Commentary: Refracting the various shades of the spectrum of autism

By Dr. Ron Leaf
Autism Partnership

Autism Spectrum Disorder has received tremendous attention in the media. This appears to be due to a number of factors including the increasing rates of diagnosis, outspoken celebrities and the recognition that with comprehensive and intensive intervention based upon Applied Behavior Analysis, there can be significant and long-lasting success. The majority of attention however, has been focused on young children. Unfortunately, this has resulted in tweens, teens and adults not receiving necessary and life-changing intervention.
While it may be true that the best time to start treatment is at a very young age, adolescents and adults can also benefit from intensive treatment. The difference in the treatment is the emphasis of intervention. Whereas in the early years the focus is on language development and academics, when working with tweens and teens, our focus becomes preparation for adulthood and most importantly teaching the skills necessary so our children can enjoy the highest quality of life. Teaching how to cope with everyday frustrations, independently navigate their world and develop meaningful friendships is absolutely critical. When treating young children, often the goal is recovery, that is, becoming indistinguishable from their peers. Although our expectations remain high when treating teens and adults, we need to focus on those skills that will bring ultimate happiness to themselves and their families.

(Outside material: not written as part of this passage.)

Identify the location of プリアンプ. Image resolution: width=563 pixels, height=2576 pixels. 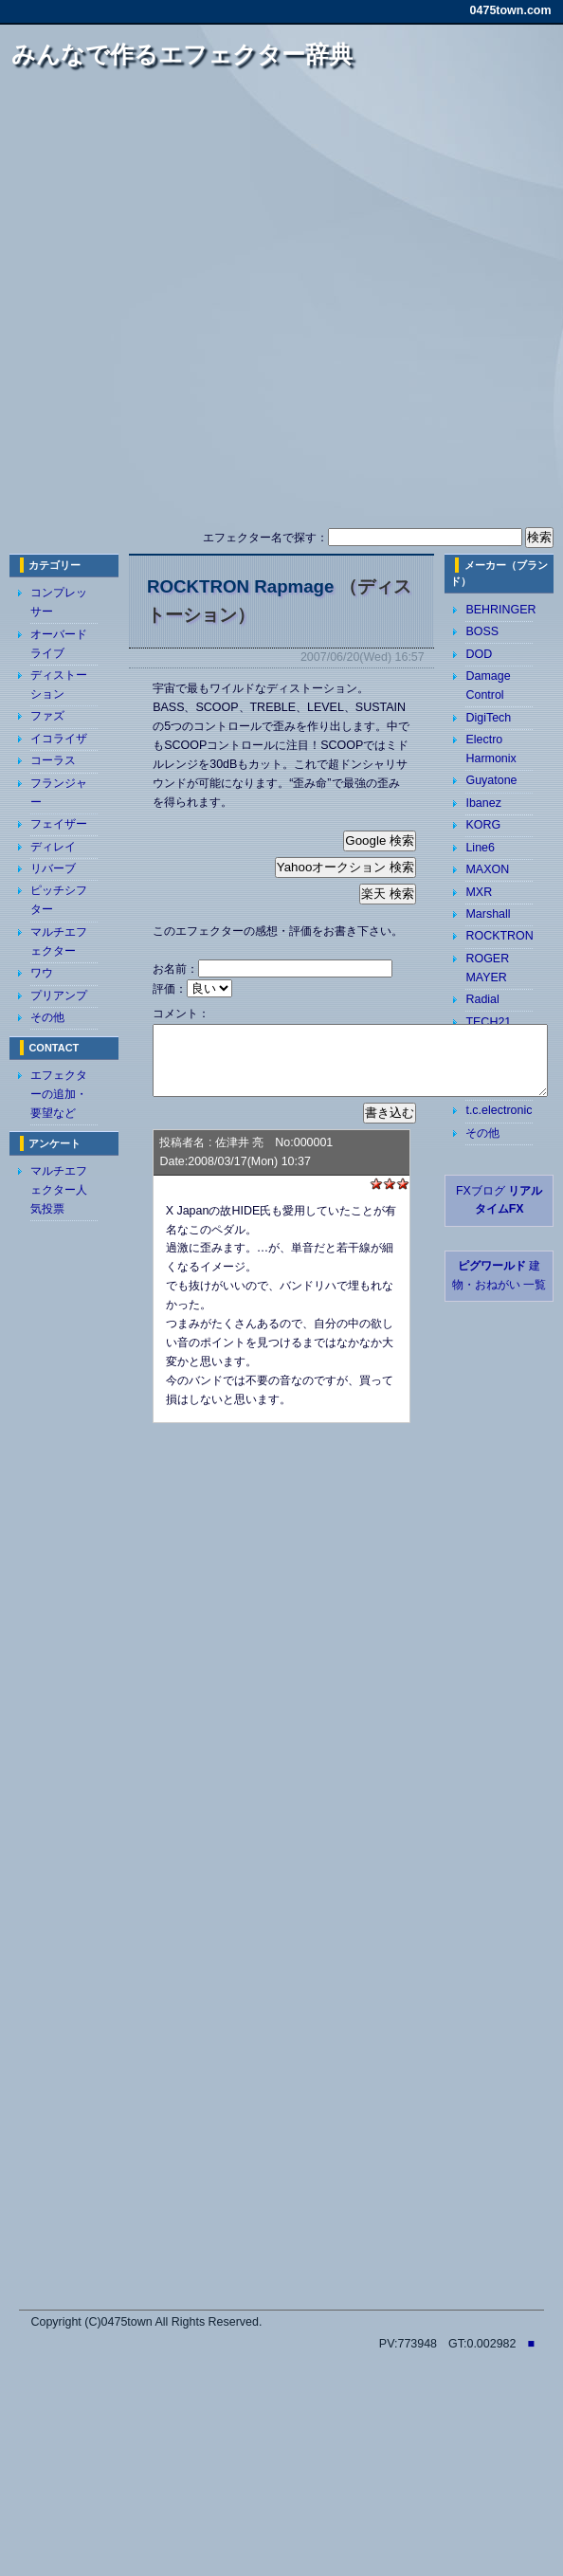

Besides limited attention to tweens, teens and adults there has also been little focus on Asperger’s Disorder and High-Functioning Autism. First, there has been a misunderstanding on the differences between the two disorders. Often, someone who meets the diagnostic criteria of Autistic Disorder, but who is high functioning, is misdiagnosed as having Asperger’s Disorder. According to the Diagnostic and Statistical Manual (American Psychiatric Association, 2000) the difference is that with Asperger’s Disorder early language and cognitive skills are not significantly delayed. With Asperger’s there are also deficiencies in social behavior as well as areas of interest. Regardless of the diagnosis, there is a tremendous need for treatment. And with quality treatment, there can be amazing progress.

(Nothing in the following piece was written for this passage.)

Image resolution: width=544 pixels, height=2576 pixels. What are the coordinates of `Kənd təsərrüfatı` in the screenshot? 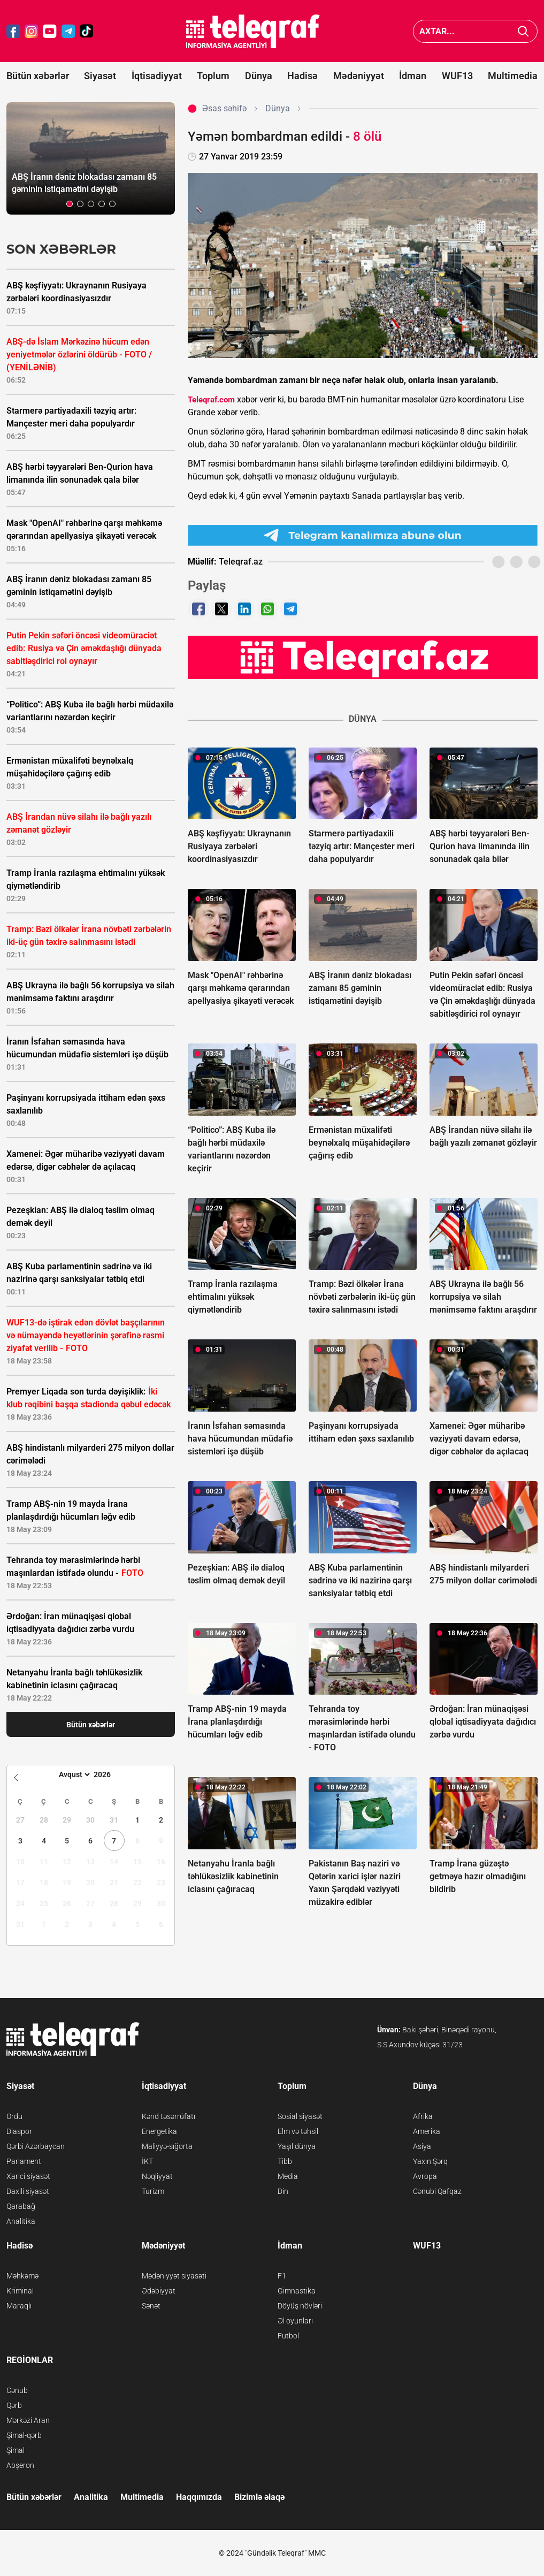 It's located at (168, 2116).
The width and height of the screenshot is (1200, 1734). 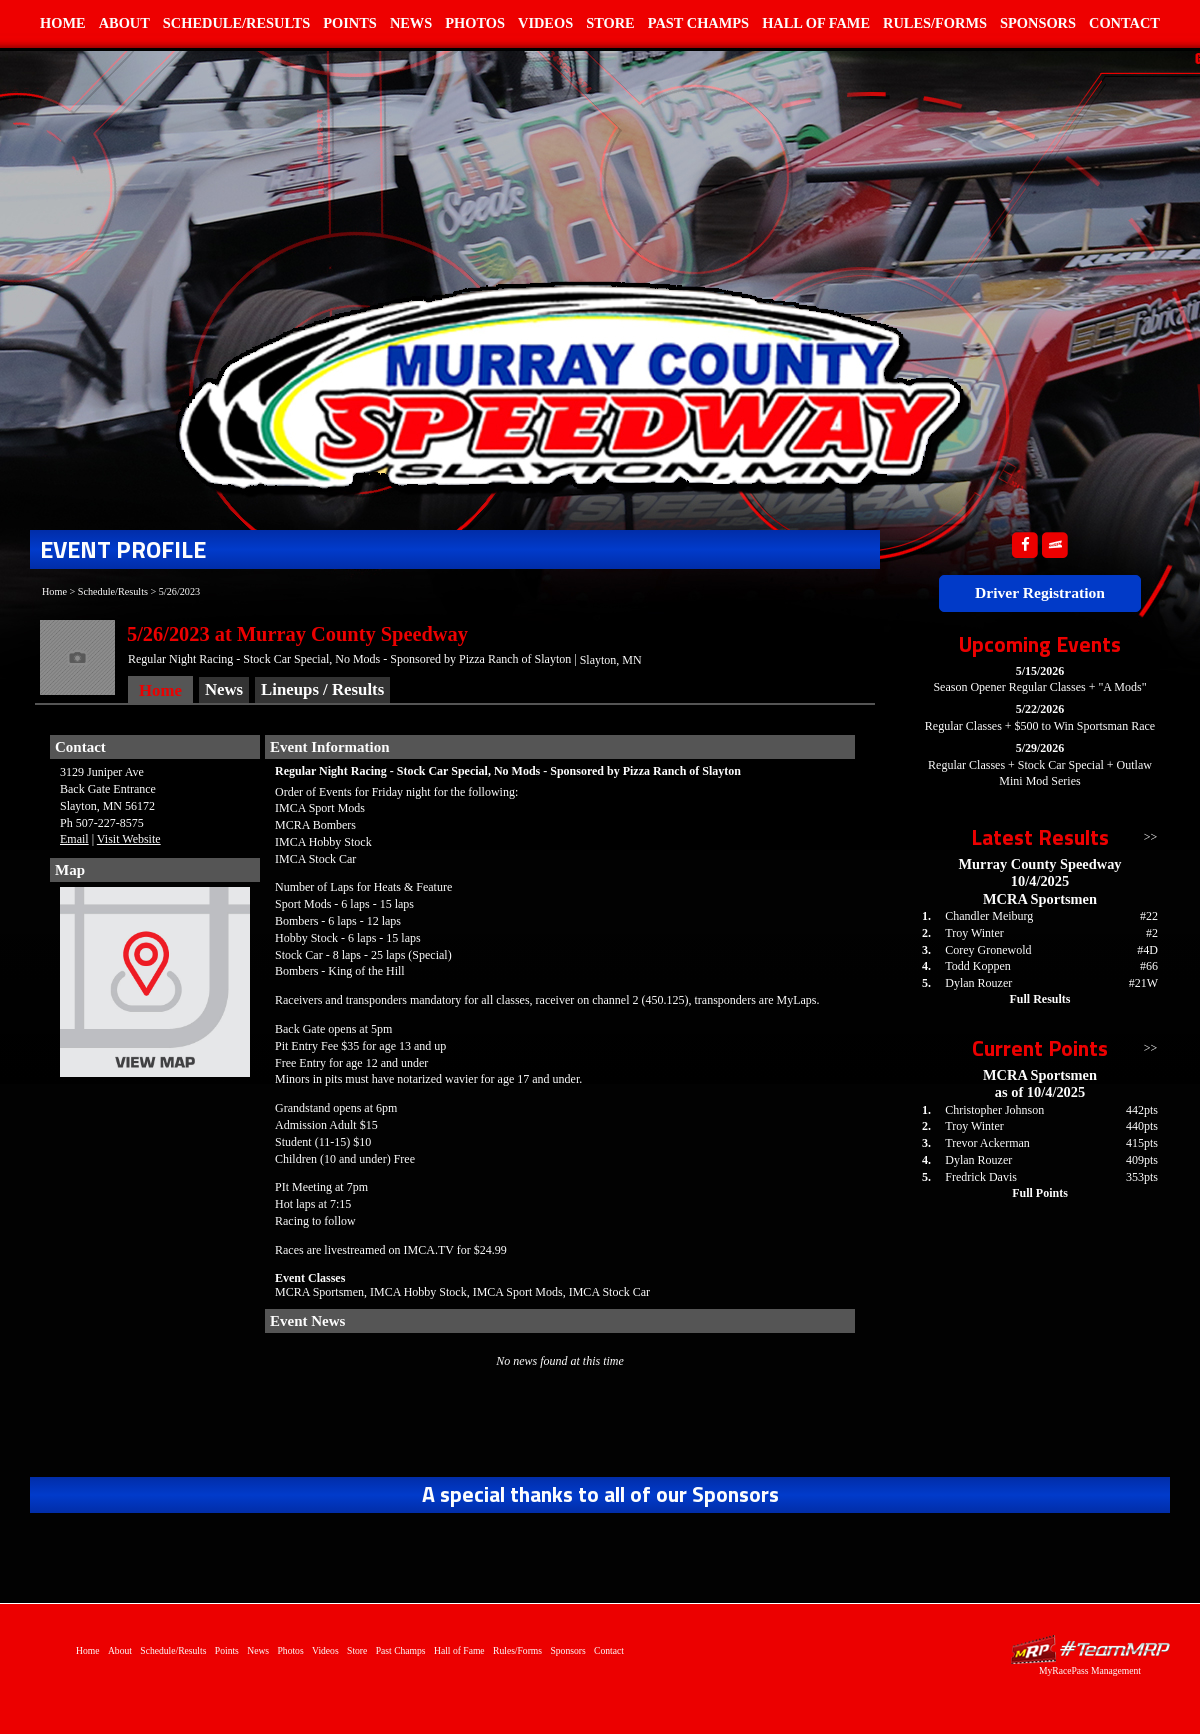 What do you see at coordinates (322, 689) in the screenshot?
I see `Lineups / Results` at bounding box center [322, 689].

There is often the perception that those who are “fortunate” to have either High Functioning Autism or Asperger’s do not require treatment. And, if treatment were at all necessary, it would be very limited and quite simple. After all they are “high functioning.” However, we have found this to be categorically untrue. In fact treatment is often far more difficult because of the tremendous subtleties of the presenting problems such as behavior difficulties and social isolation. Moreover, therapy requires a high degree of sophistication and expertise. Besides focusing on how to deal with everyday frustrations, which can be overwhelming to our clients, intervention often requires teaching highly complex skills such as self monitoring and self regulation of behaviors, understanding other people’s perspectives, reading subtle non-verbal behaviors and learning how to artfully deal with conflicts.
Adolescents and adults with Asperger’s and High-Functioning Autism have amazing potential. Living and working independently is not only possible but should be probable. Even more importantly, having meaningful social relationships is absolutely achievable. With increased understanding of the need for life-changing intervention, dreams can be reality.